20 Inspiring Quotes by Eleanor Roosevelt
Anna Eleanor Roosevelt (October 11, 1884 – November 7, 1962) was an American politician, diplomat, and activist. She was the longest-serving First Lady of the United States, having held the post from March 1933 to April 1945 during her husband President Franklin D. Roosevelt’s four terms in office, and served as United States Delegate to the United Nations General Assembly from 1945 to 1952. President Harry S. Truman later called her the “First Lady of the World” in tribute to her human rights achievements.
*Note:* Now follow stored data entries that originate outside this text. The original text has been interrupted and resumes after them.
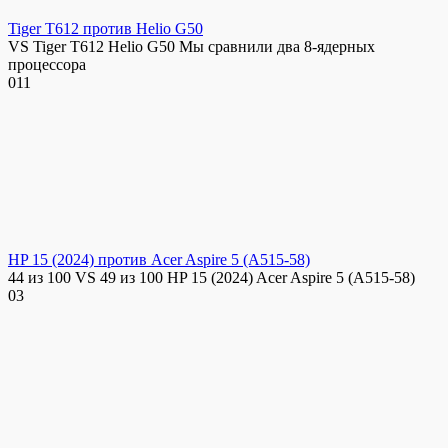
Tiger T612 против Helio G50
VS Tiger T612 Helio G50 Мы сравнили два 8-ядерных
процессора
0
11
HP 15 (2024) против Acer Aspire 5 (A515-58)
44 из 100 VS 49 из 100 HP 15 (2024) Acer Aspire 5 (A515-58)
0
3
Roosevelt was a member of the prominent American Roosevelt and Livingston families and a niece of President Theodore Roosevelt’s. She had an unhappy childhood, having suffered the deaths of both parents and one of her brothers at a young age. At 15, she attended Allenwood Academy in London and was deeply influenced by its feminist headmistress Marie Souvestre. Returning to the U.S., she married her fifth cousin once removed, Franklin Delano Roosevelt, in 1905. The Roosevelts’ marriage was complicated from the beginning by Franklin’s controlling mother, Sara, and after discovering an affair of her husband’s with Lucy Mercer in 1918, Roosevelt resolved to seek fulfillment in a public life of her own. She persuaded Franklin to stay in politics after he was stricken with debilitating polio in 1921, which cost him the use of his legs, and Roosevelt began giving speeches and appearing at campaign events in his place. Following Franklin’s election as Governor of New York in 1928, and throughout the remainder of Franklin’s public career in government, Roosevelt regularly made public appearances on his behalf, and as First Lady while her husband served as President, she significantly reshaped and redefined the role of that office during her own tenure and beyond, for future First Ladies.
Though widely respected in her later years, Roosevelt was a controversial First Lady at the time for her outspokenness, particularly her stance on racial issues. She was the first presidential spouse to hold regular press conferences, write a daily newspaper column, write a monthly magazine column, host a weekly radio show, and speak at a national party convention. On a few occasions, she publicly disagreed with her husband’s policies. She launched an experimental community at Arthurdale, West Virginia, for the families of unemployed miners, later widely regarded as a failure. She advocated for expanded roles for women in the workplace, the civil rights of African Americans and Asian Americans, and the rights of World War II refugees.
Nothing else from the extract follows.